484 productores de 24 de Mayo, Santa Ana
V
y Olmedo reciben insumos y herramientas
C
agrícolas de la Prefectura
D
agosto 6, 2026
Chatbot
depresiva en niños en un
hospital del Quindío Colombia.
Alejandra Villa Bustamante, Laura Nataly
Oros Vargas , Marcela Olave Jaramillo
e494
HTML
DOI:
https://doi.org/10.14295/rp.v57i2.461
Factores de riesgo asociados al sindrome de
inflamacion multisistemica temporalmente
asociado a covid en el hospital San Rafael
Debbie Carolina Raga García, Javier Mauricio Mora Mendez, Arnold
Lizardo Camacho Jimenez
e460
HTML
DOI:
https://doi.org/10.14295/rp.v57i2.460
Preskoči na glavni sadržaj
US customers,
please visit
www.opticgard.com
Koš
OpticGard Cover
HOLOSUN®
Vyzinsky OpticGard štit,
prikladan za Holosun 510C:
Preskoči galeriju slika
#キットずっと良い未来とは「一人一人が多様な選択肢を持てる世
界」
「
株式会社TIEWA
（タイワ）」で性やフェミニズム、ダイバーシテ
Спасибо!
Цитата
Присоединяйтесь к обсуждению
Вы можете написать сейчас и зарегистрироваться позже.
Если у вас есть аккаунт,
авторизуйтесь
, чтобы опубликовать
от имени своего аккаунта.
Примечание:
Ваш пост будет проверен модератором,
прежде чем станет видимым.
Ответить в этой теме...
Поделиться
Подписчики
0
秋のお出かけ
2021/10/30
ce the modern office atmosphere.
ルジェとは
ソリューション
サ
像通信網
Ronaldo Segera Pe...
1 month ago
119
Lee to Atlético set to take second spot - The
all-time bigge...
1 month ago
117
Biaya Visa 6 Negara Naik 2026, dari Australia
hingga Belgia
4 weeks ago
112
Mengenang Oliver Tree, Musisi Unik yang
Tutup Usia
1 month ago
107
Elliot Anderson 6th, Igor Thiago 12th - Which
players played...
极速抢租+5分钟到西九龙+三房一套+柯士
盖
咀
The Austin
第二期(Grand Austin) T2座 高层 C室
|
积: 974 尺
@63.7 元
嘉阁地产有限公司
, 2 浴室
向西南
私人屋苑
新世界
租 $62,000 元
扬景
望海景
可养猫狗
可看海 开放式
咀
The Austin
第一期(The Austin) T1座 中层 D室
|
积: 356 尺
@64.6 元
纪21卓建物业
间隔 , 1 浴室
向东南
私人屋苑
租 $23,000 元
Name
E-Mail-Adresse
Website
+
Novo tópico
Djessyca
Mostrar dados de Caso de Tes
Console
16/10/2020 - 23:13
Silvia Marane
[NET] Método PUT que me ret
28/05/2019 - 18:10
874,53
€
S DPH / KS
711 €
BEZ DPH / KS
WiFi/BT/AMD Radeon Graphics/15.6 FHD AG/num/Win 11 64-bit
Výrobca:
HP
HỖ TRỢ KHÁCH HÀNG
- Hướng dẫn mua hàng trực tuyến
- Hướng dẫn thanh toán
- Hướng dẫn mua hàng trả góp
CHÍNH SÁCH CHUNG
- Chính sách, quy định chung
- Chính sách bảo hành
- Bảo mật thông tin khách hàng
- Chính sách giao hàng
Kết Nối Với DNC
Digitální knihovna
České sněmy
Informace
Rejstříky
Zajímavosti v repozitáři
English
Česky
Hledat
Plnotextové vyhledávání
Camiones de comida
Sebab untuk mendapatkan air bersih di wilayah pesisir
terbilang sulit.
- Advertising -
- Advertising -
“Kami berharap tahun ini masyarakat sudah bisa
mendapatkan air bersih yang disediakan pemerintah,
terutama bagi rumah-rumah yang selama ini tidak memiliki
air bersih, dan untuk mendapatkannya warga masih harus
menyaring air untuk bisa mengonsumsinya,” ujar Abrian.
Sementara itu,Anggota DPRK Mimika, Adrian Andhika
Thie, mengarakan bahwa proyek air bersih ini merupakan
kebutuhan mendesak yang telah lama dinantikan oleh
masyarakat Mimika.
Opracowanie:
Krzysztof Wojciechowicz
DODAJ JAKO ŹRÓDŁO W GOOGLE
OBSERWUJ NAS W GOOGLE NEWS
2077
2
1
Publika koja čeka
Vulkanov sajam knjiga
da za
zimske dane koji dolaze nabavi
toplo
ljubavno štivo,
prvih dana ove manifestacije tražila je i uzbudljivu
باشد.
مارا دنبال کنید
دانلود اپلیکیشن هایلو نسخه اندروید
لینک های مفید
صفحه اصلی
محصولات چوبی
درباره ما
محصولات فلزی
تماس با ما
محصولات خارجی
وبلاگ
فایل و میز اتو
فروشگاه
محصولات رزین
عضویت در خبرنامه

• **Instructions for the task**: In your answer, reproduce every entry exactly as it was written.

• **Task result**:
484 productores de 24 de Mayo, Santa Ana
V
y Olmedo reciben insumos y herramientas
C
agrícolas de la Prefectura
D
agosto 6, 2026
Chatbot
depresiva en niños en un
hospital del Quindío Colombia.
Alejandra Villa Bustamante, Laura Nataly
Oros Vargas , Marcela Olave Jaramillo
e494
HTML
DOI:
https://doi.org/10.14295/rp.v57i2.461
Factores de riesgo asociados al sindrome de
inflamacion multisistemica temporalmente
asociado a covid en el hospital San Rafael
Debbie Carolina Raga García, Javier Mauricio Mora Mendez, Arnold
Lizardo Camacho Jimenez
e460
HTML
DOI:
https://doi.org/10.14295/rp.v57i2.460
Preskoči na glavni sadržaj
US customers,
please visit
www.opticgard.com
Koš
OpticGard Cover
HOLOSUN®
Vyzinsky OpticGard štit,
prikladan za Holosun 510C:
Preskoči galeriju slika
#キットずっと良い未来とは「一人一人が多様な選択肢を持てる世
界」
「
株式会社TIEWA
（タイワ）」で性やフェミニズム、ダイバーシテ
Спасибо!
Цитата
Присоединяйтесь к обсуждению
Вы можете написать сейчас и зарегистрироваться позже.
Если у вас есть аккаунт,
авторизуйтесь
, чтобы опубликовать
от имени своего аккаунта.
Примечание:
Ваш пост будет проверен модератором,
прежде чем станет видимым.
Ответить в этой теме...
Поделиться
Подписчики
0
秋のお出かけ
2021/10/30
ce the modern office atmosphere.
ルジェとは
ソリューション
サ
像通信網
Ronaldo Segera Pe...
1 month ago
119
Lee to Atlético set to take second spot - The
all-time bigge...
1 month ago
117
Biaya Visa 6 Negara Naik 2026, dari Australia
hingga Belgia
4 weeks ago
112
Mengenang Oliver Tree, Musisi Unik yang
Tutup Usia
1 month ago
107
Elliot Anderson 6th, Igor Thiago 12th - Which
players played...
极速抢租+5分钟到西九龙+三房一套+柯士
盖
咀
The Austin
第二期(Grand Austin) T2座 高层 C室
|
积: 974 尺
@63.7 元
嘉阁地产有限公司
, 2 浴室
向西南
私人屋苑
新世界
租 $62,000 元
扬景
望海景
可养猫狗
可看海 开放式
咀
The Austin
第一期(The Austin) T1座 中层 D室
|
积: 356 尺
@64.6 元
纪21卓建物业
间隔 , 1 浴室
向东南
私人屋苑
租 $23,000 元
Name
E-Mail-Adresse
Website
+
Novo tópico
Djessyca
Mostrar dados de Caso de Tes
Console
16/10/2020 - 23:13
Silvia Marane
[NET] Método PUT que me ret
28/05/2019 - 18:10
874,53
€
S DPH / KS
711 €
BEZ DPH / KS
WiFi/BT/AMD Radeon Graphics/15.6 FHD AG/num/Win 11 64-bit
Výrobca:
HP
HỖ TRỢ KHÁCH HÀNG
- Hướng dẫn mua hàng trực tuyến
- Hướng dẫn thanh toán
- Hướng dẫn mua hàng trả góp
CHÍNH SÁCH CHUNG
- Chính sách, quy định chung
- Chính sách bảo hành
- Bảo mật thông tin khách hàng
- Chính sách giao hàng
Kết Nối Với DNC
Digitální knihovna
České sněmy
Informace
Rejstříky
Zajímavosti v repozitáři
English
Česky
Hledat
Plnotextové vyhledávání
Camiones de comida
Sebab untuk mendapatkan air bersih di wilayah pesisir
terbilang sulit.
- Advertising -
- Advertising -
“Kami berharap tahun ini masyarakat sudah bisa
mendapatkan air bersih yang disediakan pemerintah,
terutama bagi rumah-rumah yang selama ini tidak memiliki
air bersih, dan untuk mendapatkannya warga masih harus
menyaring air untuk bisa mengonsumsinya,” ujar Abrian.
Sementara itu,Anggota DPRK Mimika, Adrian Andhika
Thie, mengarakan bahwa proyek air bersih ini merupakan
kebutuhan mendesak yang telah lama dinantikan oleh
masyarakat Mimika.
Opracowanie:
Krzysztof Wojciechowicz
DODAJ JAKO ŹRÓDŁO W GOOGLE
OBSERWUJ NAS W GOOGLE NEWS
2077
2
1
Publika koja čeka
Vulkanov sajam knjiga
da za
zimske dane koji dolaze nabavi
toplo
ljubavno štivo,
prvih dana ove manifestacije tražila je i uzbudljivu
باشد.
مارا دنبال کنید
دانلود اپلیکیشن هایلو نسخه اندروید
لینک های مفید
صفحه اصلی
محصولات چوبی
درباره ما
محصولات فلزی
تماس با ما
محصولات خارجی
وبلاگ
فایل و میز اتو
فروشگاه
محصولات رزین
عضویت در خبرنامه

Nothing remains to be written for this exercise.